Stored dataset items:

------------------------------------

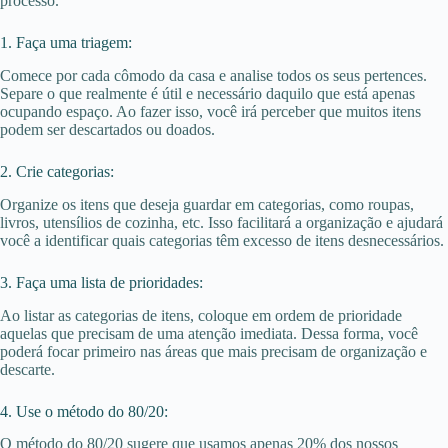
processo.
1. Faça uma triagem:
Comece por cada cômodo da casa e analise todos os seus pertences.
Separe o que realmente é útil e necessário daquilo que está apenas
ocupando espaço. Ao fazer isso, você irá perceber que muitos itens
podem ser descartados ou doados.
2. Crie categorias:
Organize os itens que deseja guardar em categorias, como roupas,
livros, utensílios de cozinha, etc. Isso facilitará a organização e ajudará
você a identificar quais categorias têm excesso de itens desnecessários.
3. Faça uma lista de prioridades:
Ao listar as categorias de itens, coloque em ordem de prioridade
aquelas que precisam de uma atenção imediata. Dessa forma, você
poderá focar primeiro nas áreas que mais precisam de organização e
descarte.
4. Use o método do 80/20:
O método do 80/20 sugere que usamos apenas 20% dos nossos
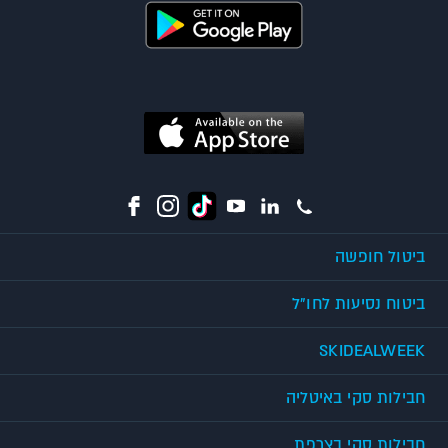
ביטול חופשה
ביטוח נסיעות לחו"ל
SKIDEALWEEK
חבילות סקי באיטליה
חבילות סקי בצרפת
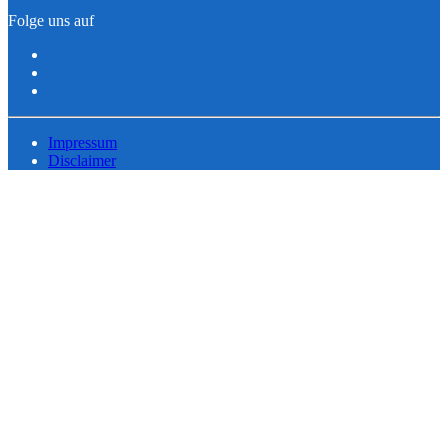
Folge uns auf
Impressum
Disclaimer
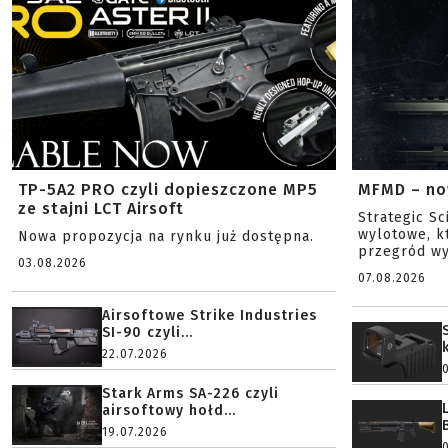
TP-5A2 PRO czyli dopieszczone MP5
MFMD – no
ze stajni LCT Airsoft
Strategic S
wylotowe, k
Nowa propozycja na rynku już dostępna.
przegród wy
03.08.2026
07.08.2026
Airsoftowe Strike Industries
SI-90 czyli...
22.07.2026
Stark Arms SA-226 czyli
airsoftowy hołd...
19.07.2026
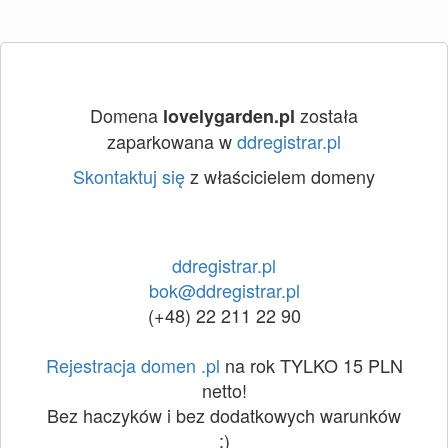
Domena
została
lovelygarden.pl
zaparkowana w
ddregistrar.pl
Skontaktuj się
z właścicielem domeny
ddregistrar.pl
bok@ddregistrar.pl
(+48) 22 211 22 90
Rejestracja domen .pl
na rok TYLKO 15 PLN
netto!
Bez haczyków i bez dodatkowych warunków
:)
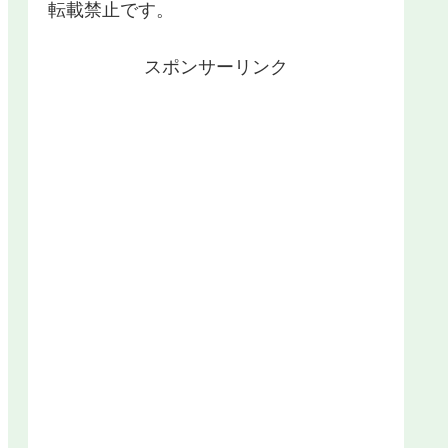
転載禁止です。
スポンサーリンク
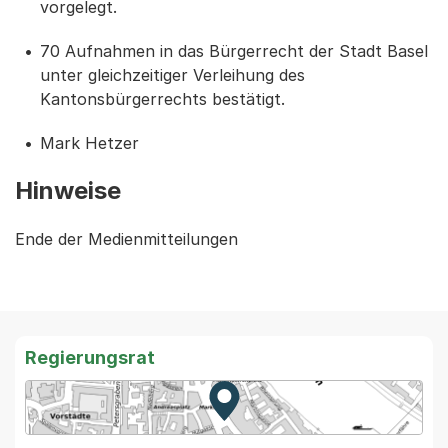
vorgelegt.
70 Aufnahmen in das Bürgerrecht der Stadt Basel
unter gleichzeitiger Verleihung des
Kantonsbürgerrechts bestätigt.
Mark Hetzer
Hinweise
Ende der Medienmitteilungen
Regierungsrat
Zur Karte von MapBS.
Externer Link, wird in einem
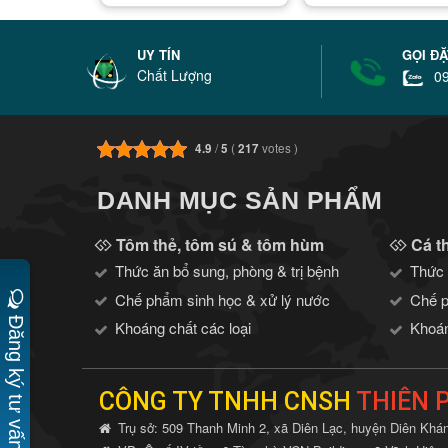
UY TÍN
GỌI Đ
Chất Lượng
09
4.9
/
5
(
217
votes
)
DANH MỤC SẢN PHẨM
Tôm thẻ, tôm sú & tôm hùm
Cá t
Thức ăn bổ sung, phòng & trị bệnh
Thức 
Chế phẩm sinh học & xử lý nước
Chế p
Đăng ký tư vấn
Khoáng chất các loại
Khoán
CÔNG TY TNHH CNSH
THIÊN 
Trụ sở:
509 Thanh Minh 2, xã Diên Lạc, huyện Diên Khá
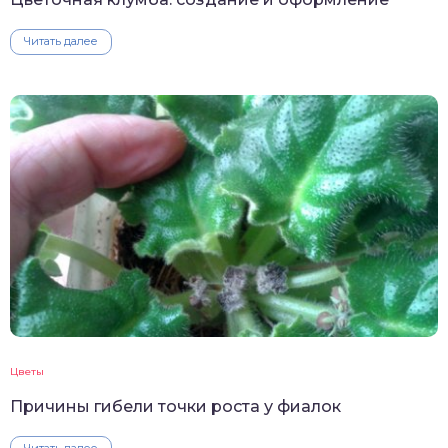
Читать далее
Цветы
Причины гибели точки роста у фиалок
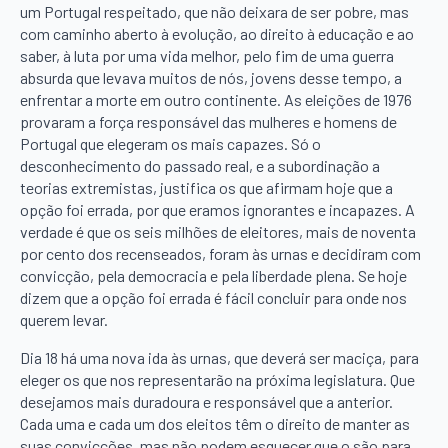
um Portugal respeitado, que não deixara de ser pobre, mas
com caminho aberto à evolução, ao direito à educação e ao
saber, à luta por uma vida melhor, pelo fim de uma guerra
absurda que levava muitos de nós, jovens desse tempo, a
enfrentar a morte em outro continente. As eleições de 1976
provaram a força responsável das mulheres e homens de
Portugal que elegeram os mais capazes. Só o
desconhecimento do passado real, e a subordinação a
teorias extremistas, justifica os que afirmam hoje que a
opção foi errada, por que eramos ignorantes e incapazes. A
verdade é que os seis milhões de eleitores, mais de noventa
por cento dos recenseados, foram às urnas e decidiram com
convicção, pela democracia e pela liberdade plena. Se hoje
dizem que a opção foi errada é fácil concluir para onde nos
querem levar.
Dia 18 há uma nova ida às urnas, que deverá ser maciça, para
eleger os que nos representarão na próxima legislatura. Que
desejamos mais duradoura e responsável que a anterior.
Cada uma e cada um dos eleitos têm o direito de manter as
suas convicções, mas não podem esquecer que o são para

------------------------------------

Problem: Your copy should match the entries above exactly and contain no pictures.

Reply to the exercise:
processo.
1. Faça uma triagem:
Comece por cada cômodo da casa e analise todos os seus pertences.
Separe o que realmente é útil e necessário daquilo que está apenas
ocupando espaço. Ao fazer isso, você irá perceber que muitos itens
podem ser descartados ou doados.
2. Crie categorias:
Organize os itens que deseja guardar em categorias, como roupas,
livros, utensílios de cozinha, etc. Isso facilitará a organização e ajudará
você a identificar quais categorias têm excesso de itens desnecessários.
3. Faça uma lista de prioridades:
Ao listar as categorias de itens, coloque em ordem de prioridade
aquelas que precisam de uma atenção imediata. Dessa forma, você
poderá focar primeiro nas áreas que mais precisam de organização e
descarte.
4. Use o método do 80/20:
O método do 80/20 sugere que usamos apenas 20% dos nossos
ביטול חופשה
ביטוח נסיעות לחו"ל
SKIDEALWEEK
חבילות סקי באיטליה
חבילות סקי בצרפת
Folge uns auf
Impressum
Disclaimer
TP-5A2 PRO czyli dopieszczone MP5
MFMD – no
ze stajni LCT Airsoft
Strategic S
wylotowe, k
Nowa propozycja na rynku już dostępna.
przegród wy
03.08.2026
07.08.2026
Airsoftowe Strike Industries
SI-90 czyli...
22.07.2026
Stark Arms SA-226 czyli
airsoftowy hołd...
19.07.2026
Domena
została
lovelygarden.pl
zaparkowana w
ddregistrar.pl
Skontaktuj się
z właścicielem domeny
ddregistrar.pl
bok@ddregistrar.pl
(+48) 22 211 22 90
Rejestracja domen .pl
na rok TYLKO 15 PLN
netto!
Bez haczyków i bez dodatkowych warunków
:)
転載禁止です。
スポンサーリンク
vorgelegt.
70 Aufnahmen in das Bürgerrecht der Stadt Basel
unter gleichzeitiger Verleihung des
Kantonsbürgerrechts bestätigt.
Mark Hetzer
Hinweise
Ende der Medienmitteilungen
Regierungsrat
Zur Karte von MapBS.
Externer Link, wird in einem
UY TÍN
GỌI Đ
Chất Lượng
09
4.9
/
5
(
217
votes
)
DANH MỤC SẢN PHẨM
Tôm thẻ, tôm sú & tôm hùm
Cá t
Thức ăn bổ sung, phòng & trị bệnh
Thức 
Chế phẩm sinh học & xử lý nước
Chế p
Đăng ký tư vấn
Khoáng chất các loại
Khoán
CÔNG TY TNHH CNSH
THIÊN 
Trụ sở:
509 Thanh Minh 2, xã Diên Lạc, huyện Diên Khá
Читать далее
Цветы
Причины гибели точки роста у фиалок
um Portugal respeitado, que não deixara de ser pobre, mas
com caminho aberto à evolução, ao direito à educação e ao
saber, à luta por uma vida melhor, pelo fim de uma guerra
absurda que levava muitos de nós, jovens desse tempo, a
enfrentar a morte em outro continente. As eleições de 1976
provaram a força responsável das mulheres e homens de
Portugal que elegeram os mais capazes. Só o
desconhecimento do passado real, e a subordinação a
teorias extremistas, justifica os que afirmam hoje que a
opção foi errada, por que eramos ignorantes e incapazes. A
verdade é que os seis milhões de eleitores, mais de noventa
por cento dos recenseados, foram às urnas e decidiram com
convicção, pela democracia e pela liberdade plena. Se hoje
dizem que a opção foi errada é fácil concluir para onde nos
querem levar.
Dia 18 há uma nova ida às urnas, que deverá ser maciça, para
eleger os que nos representarão na próxima legislatura. Que
desejamos mais duradoura e responsável que a anterior.
Cada uma e cada um dos eleitos têm o direito de manter as
suas convicções, mas não podem esquecer que o são para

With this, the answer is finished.